%%
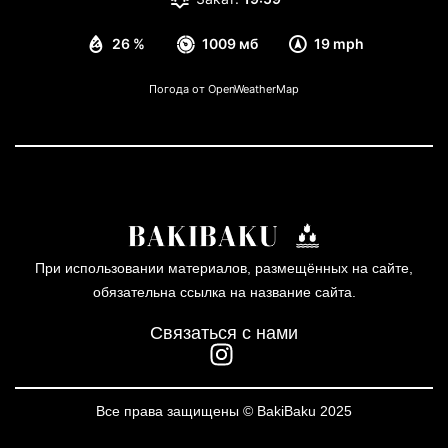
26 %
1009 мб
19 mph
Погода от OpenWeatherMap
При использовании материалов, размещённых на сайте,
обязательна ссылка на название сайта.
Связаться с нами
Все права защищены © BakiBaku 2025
%%
%%
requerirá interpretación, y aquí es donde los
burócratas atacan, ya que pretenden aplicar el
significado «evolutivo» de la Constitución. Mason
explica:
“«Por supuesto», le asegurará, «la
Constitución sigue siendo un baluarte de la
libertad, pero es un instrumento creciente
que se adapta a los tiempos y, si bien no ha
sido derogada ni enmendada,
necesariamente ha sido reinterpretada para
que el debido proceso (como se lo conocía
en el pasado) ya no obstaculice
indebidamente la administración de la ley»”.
%%
%%
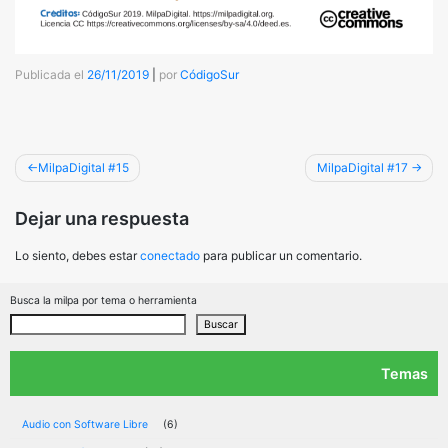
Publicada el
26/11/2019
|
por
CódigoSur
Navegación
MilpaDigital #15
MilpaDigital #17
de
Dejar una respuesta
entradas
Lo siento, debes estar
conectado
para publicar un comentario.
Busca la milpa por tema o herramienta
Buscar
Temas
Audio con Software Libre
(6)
%%
◆ WHAT THE TASK ASKS:
If a line in the records above holds the string "sido", copy it.

◆ RESPONSE:
sido derogada ni enmendada,
necesariamente ha sido reinterpretada para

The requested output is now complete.